- **EXERCISE**
Within the records below, find each line with the word "Autodisciplina" and copy it out.

Extracted data entries
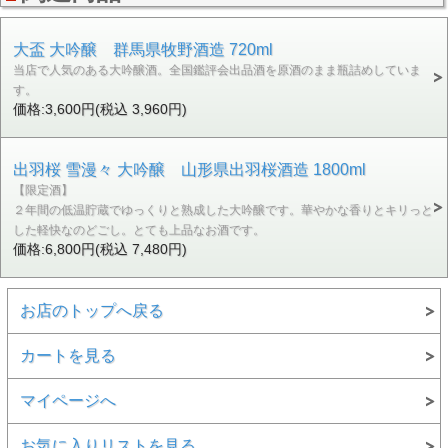
大盃 大吟醸 群馬県牧野酒造 720ml
当店で人気のある大吟醸酒。全国鑑評会出品酒を原酒のまま瓶詰めしていま
す。
価格:3,600円(税込 3,960円)
出羽桜 雪漫々 大吟醸 山形県出羽桜酒造 1800ml
【限定酒】
２年間の低温貯蔵でゆっくりと熟成した大吟醸です。華やかな香りとキリっと
した軽快なのどごし。とても上品なお酒です。
価格:6,800円(税込 7,480円)
お店のトップへ戻る
カートを見る
マイページへ
お気に入りリストを見る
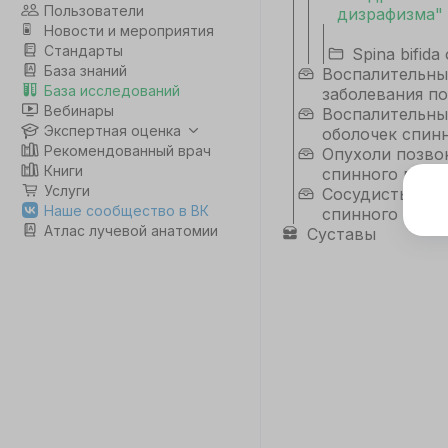
Пользователи
дизрафизма"
Новости и мероприятия
Стандарты
Spina bifida
База знаний
Воспалительны
База исследований
заболевания п
Вебинары
Воспалительны
Экспертная оценка
оболочек спинн
Рекомендованный врач
Опухоли позво
Книги
спинного мозг
Услуги
Сосудистые за
Э
Наше сообщество в ВК
спинного мозг
Атлас лучевой анатомии
Суставы
Дл
да
не
co
С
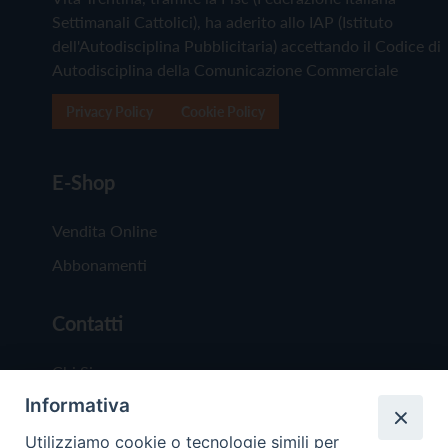
Settimanali Cattolici), ha aderito allo IAP (Istituto
dell'Autodisciplina Pubblicitaria) accettando il Codice di
Autodisciplina della Comunicazione Commerciale
Privacy Policy
Cookie Policy
E-Shop
Vendita Online
Abbonamenti
Contatti
Chi Siamo
Informativa
Redazione
Scrivici
Utilizziamo cookie o tecnologie simili per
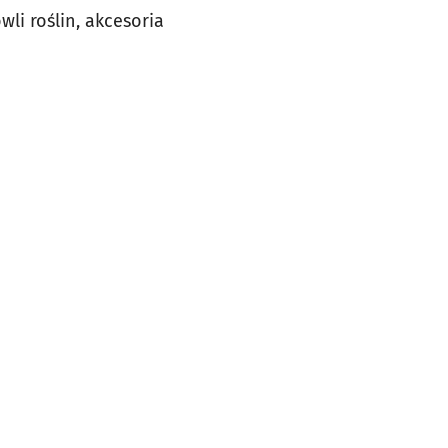
li roślin, akcesoria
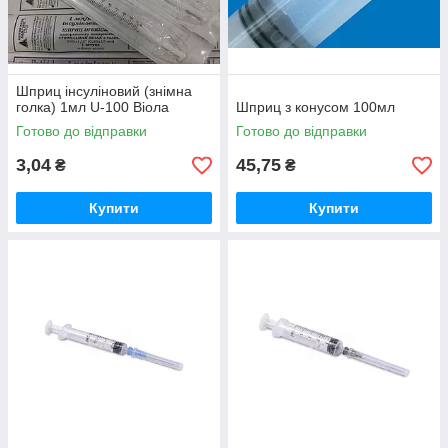
Шприц інсуліновий (знімна
голка) 1мл U-100 Віола
Шприц з конусом 100мл
Готово до відправки
Готово до відправки
3,04
45,75
₴
₴
Купити
Купити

- **YOUR SOLUTION**
dell'Autodisciplina Pubblicitaria) accettando il Codice di
Autodisciplina della Comunicazione Commerciale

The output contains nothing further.